CBOE cuts 30 but says staffing about where it began 2012
BY FRANCINE KNOWLES Business Reporter firstname.lastname@example.org September 12, 2012 11:42AM
Updated: September 12, 2012 1:45PM
CBOE Holdings Inc. cut 30 jobs last week, “due to changing business needs,” the nation’s biggest options exchange disclosed Wednesday.
But the Chicago Board Options Exchange said its staffing level of just under 600 remains about even with where it started the year.
The job cuts will result in severance expense of roughly $2 million in the third quarter, the company said.
The cuts come in the wake of an 8 percent drop in the average daily volume of options trading at the CBOE through August, and a 14 percent drop industry wide, according to a presentation made by CBOE President and Chief Operating Officer Edward Tilly on Tuesday. Tilly addressed the Barclays 2012 Global Financial Services Conference.

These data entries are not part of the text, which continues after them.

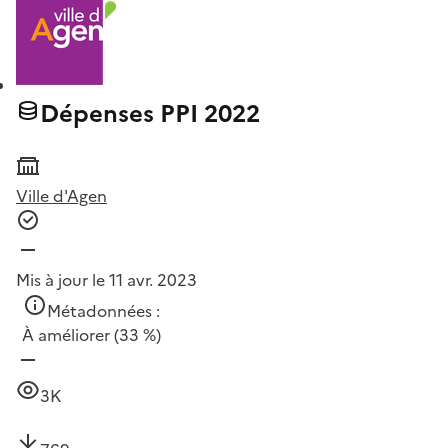
Dépenses PPI 2022
Ville d'Agen
Mis à jour le 11 avr. 2023
Métadonnées :
À améliorer
(33 %)
3K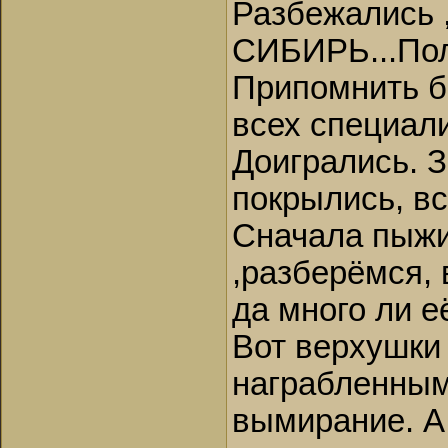
Разбежались ,
СИБИРЬ...Пол
Припомнить б
всех специали
Доигрались. 
покрылись, вс
Сначала пыж
,разберёмся, 
да много ли 
Вот верхушки
награбленным
вымирание. А 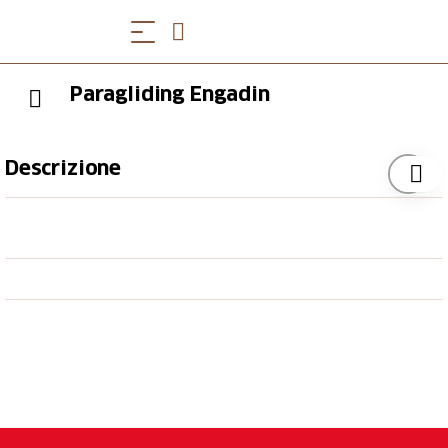
Paragliding Engadin
Descrizione
Wie ein Vogel im Aufwind kreisen... diesen Traum
kannst du mit erfahrenen Piloten und neuesten
Gleitschirmen auf einfache Weise Wirklichkeit
werden lassen. Paragliding Engadin bietet diverse
Passagierflüge auf dem Corvatsch und im
Oberengadin an.
Öffnungszeiten
Nur mit Vorbuchung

“Going forward, we are satisfied that we have the optimal deployment of staff to best position CBOE for the future, but it is extremely difficult when changing business needs necessitate the elimination of positions,” William Brodsky, CBOE Holdings chairman and chief executive officer, said in statement Wednesday. “Taking this step is always a last resort for us. We have great respect for the people who have left, and we are doing our utmost to assist them in this transition.”